-------- Data for this task
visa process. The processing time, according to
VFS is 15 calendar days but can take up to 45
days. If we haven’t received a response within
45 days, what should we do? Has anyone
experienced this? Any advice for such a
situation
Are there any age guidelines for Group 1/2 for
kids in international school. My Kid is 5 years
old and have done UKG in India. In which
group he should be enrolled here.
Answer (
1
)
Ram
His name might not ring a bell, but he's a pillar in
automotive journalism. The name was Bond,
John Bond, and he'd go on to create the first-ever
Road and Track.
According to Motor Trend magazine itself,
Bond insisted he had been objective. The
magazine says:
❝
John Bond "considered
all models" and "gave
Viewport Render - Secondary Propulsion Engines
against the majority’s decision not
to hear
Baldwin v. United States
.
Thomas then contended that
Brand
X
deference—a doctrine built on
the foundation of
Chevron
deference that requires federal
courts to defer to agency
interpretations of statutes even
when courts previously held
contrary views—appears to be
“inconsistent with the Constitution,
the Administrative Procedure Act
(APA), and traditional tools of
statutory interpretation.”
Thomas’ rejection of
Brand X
----------------
-------- Data for this task
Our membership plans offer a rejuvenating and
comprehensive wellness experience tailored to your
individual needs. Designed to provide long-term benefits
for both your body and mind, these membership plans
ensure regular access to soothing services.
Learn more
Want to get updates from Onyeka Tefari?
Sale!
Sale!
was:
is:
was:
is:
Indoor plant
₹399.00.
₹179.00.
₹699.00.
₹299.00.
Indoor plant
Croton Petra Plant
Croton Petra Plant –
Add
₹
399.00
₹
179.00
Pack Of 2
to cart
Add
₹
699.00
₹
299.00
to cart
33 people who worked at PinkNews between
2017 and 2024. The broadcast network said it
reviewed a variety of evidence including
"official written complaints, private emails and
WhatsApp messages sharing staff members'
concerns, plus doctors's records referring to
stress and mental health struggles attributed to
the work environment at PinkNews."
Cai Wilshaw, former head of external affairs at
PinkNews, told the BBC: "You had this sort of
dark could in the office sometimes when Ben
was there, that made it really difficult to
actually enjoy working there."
----------------
**Description of the task**
Number of lines above containing "your": state it and nothing else.

**Answer to this task**
2